* [ASSIGNMENT]: Retype the entries exactly; omit all pictures.

++++ EXERCISE DATA

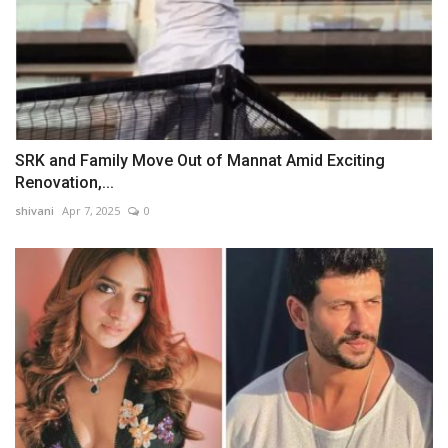
SRK and Family Move Out of Mannat Amid Exciting
Renovation,...
shivani
Apr 7, 2025
0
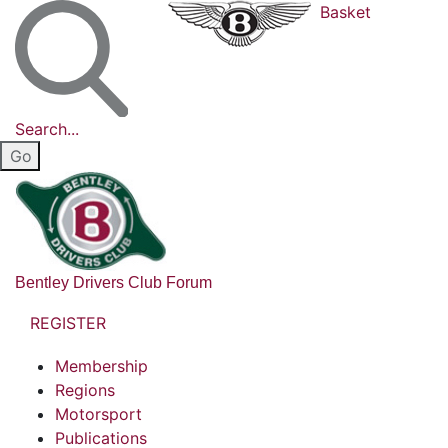
Basket
Search...
Bentley Drivers Club Forum
REGISTER
Membership
Regions
Motorsport
Publications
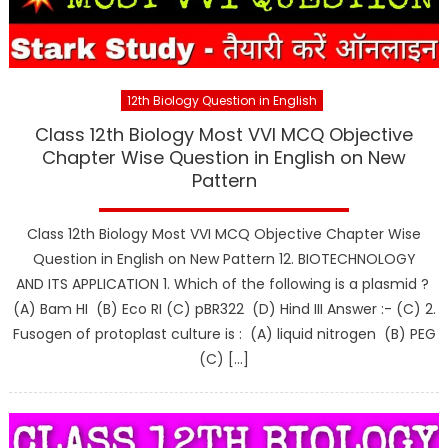
12th Biology Question in English
Class 12th Biology Most VVI MCQ Objective
Chapter Wise Question in English on New
Pattern
Class 12th Biology Most VVI MCQ Objective Chapter Wise
Question in English on New Pattern 12. BIOTECHNOLOGY
AND ITS APPLICATION 1. Which of the following is a plasmid ?
(A) Bam HI (B) Eco RI (C) pBR322 (D) Hind III Answer :- (C) 2.
Fusogen of protoplast culture is : (A) liquid nitrogen (B) PEG
(C) […]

++++++++

* [TASK ANSWER]:
SRK and Family Move Out of Mannat Amid Exciting
Renovation,...
shivani
Apr 7, 2025
0
Basket
Search...
Bentley Drivers Club Forum
REGISTER
Membership
Regions
Motorsport
Publications
12th Biology Question in English
Class 12th Biology Most VVI MCQ Objective
Chapter Wise Question in English on New
Pattern
Class 12th Biology Most VVI MCQ Objective Chapter Wise
Question in English on New Pattern 12. BIOTECHNOLOGY
AND ITS APPLICATION 1. Which of the following is a plasmid ?
(A) Bam HI (B) Eco RI (C) pBR322 (D) Hind III Answer :- (C) 2.
Fusogen of protoplast culture is : (A) liquid nitrogen (B) PEG
(C) […]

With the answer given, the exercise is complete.